To be honest, I don't think it would make a lot of difference. I've spent a lot of time teaching in public schools and with the exception of some, both teachers and students tolerate rather than enjoy English class.Why constantly force something on them that they really don't want? Let the specialised schools and training centres cater to the students who really do want to learn and let the rest live in a cultural and lingustic bubble, if that's what they really want.

Jun 08, 2021 12:54 Report Abuse

StefanVukovic

It would be a disastrous decision for Chinese future.

Mar 09, 2021 00:21 Report Abuse

sorrel

Seeing as the standard of English teaching was abysmal in schools anyway ...... BUT relying on translation AI rather than actually learning a language is dumbing-down at its finest. Well done China for encouraging even more laziness.

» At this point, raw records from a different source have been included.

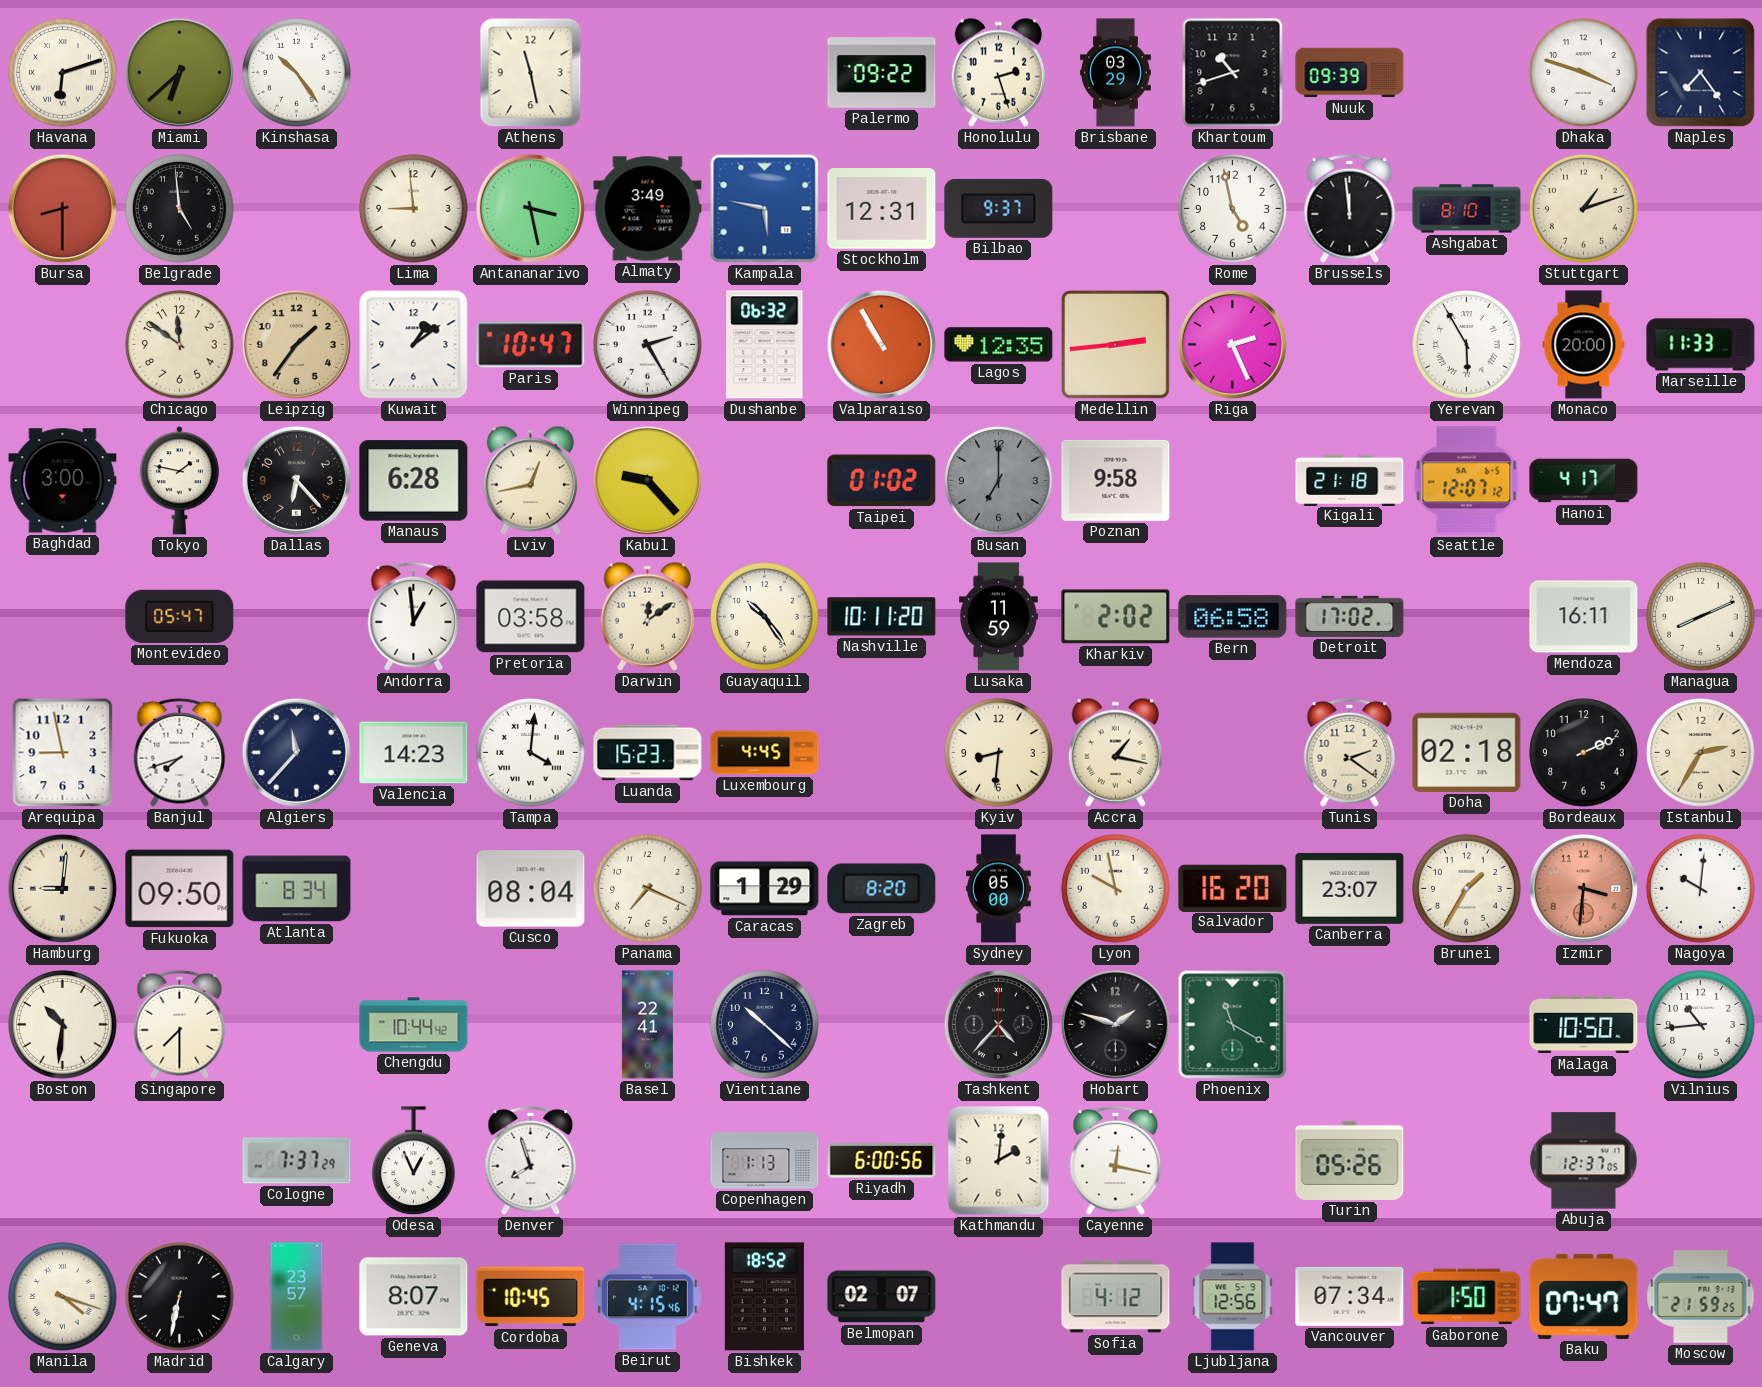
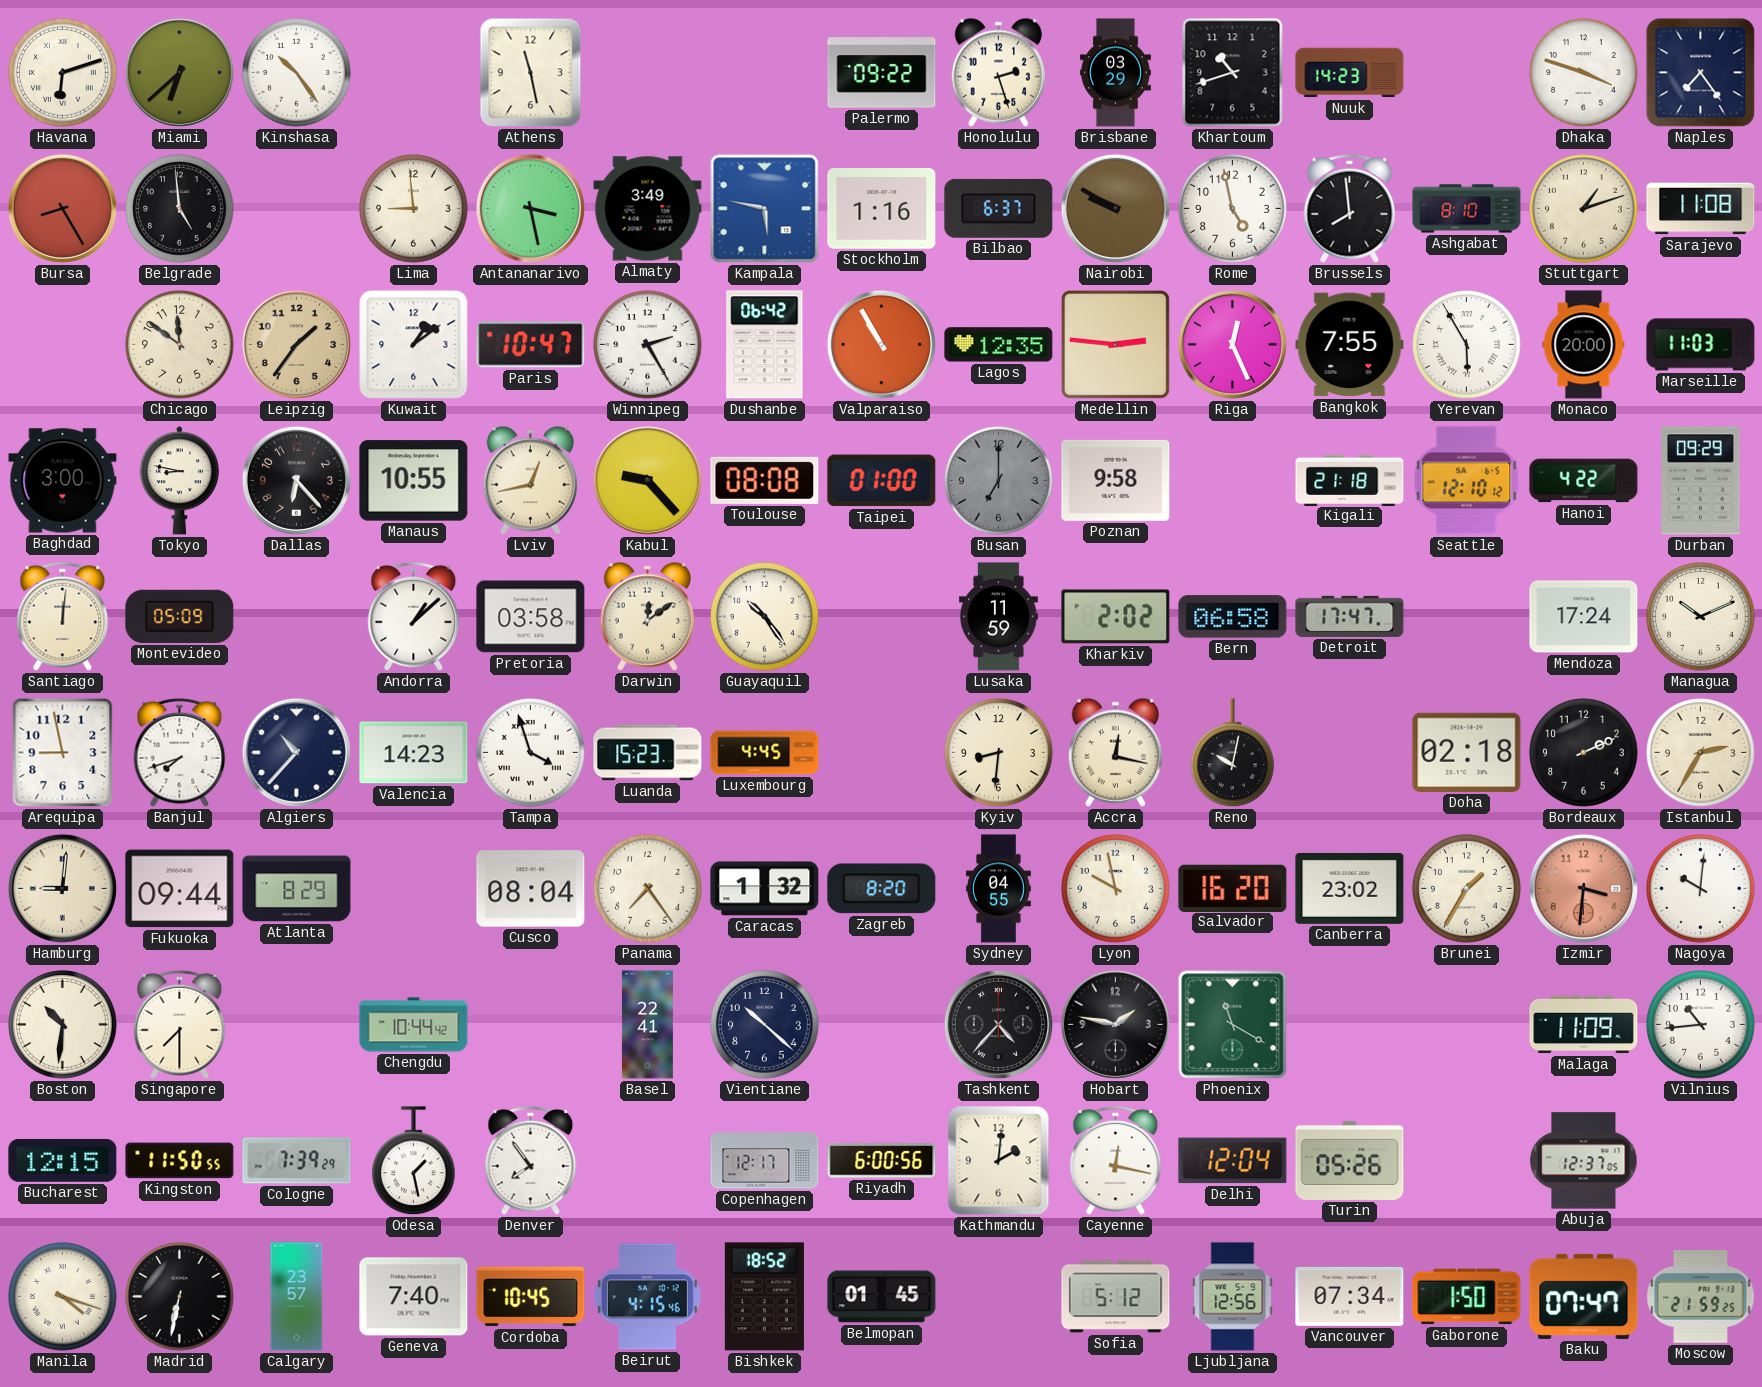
Nuuk: 09:39 -> 14:23
Bursa: 8:30 -> 8:25
Stockholm: 12:31 -> 1:16
Bilbao: 9:37 -> 6:37
Nairobi: none -> 9:50
Brussels: 11:59 -> 7:59
Sarajevo: none -> 11:08
Dushanbe: 06:32 -> 06:42
Medellin: 2:44 -> 2:46
Riga: 2:26 -> 12:26
Bangkok: none -> 7:55
Marseille: 11:33 -> 11:03
Tokyo: 1:47 -> 8:47
Manaus: 6:28 -> 10:55
Toulouse: none -> 08:08
Taipei: 01:02 -> 01:00
Seattle: 12:07 -> 12:10
Hanoi: 4:17 -> 4:22
Durban: none -> 09:29
Santiago: none -> 12:01
Montevideo: 05:47 -> 05:09
Andorra: 12:59 -> 1:08
Nashville: 10:11 -> none
Detroit: 17:02 -> 17:47
Mendoza: 16:11 -> 17:24
Managua: 8:11 -> 10:11
Algiers: 11:37 -> 10:37
Tampa: 4:01 -> 3:57
Accra: 1:17 -> 12:17
Reno: none -> 10:02
Tunis: 2:21 -> none
Fukuoka: 09:50 -> 09:44
Atlanta: 8:34 -> 8:29
Panama: 7:19 -> 7:24
Caracas: 1:29 -> 1:32
Sydney: 05:00 -> 04:55
Canberra: 23:07 -> 23:02
Hobart: 1:48 -> 1:47
Malaga: 10:50 -> 11:09
Bucharest: none -> 12:15
Kingston: none -> 11:50
Cologne: 7:37 -> 7:39
Odesa: 12:56 -> 1:28
Denver: 7:57 -> 7:54
Copenhagen: 1:13 -> 12:17
Delhi: none -> 12:04
Geneva: 8:07 -> 7:40
Belmopan: 02:07 -> 01:45
Sofia: 4:12 -> 5:12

Mar 08, 2021 17:19 Report Abuse

adb2014

I see it as the result of rampart nationalism rather than laziness. Kids are being brainwashed into believing that China is the centre of the world and all things Western (including English) is unneccessary and evil. When I came to China, public kindergartens were able to teach English and celebrate Western holidays such as Christmas but that's all been banned - all because certain powers-that-be want to take China back to the late 1950s when it was cut off from the outside world, making people easier to control.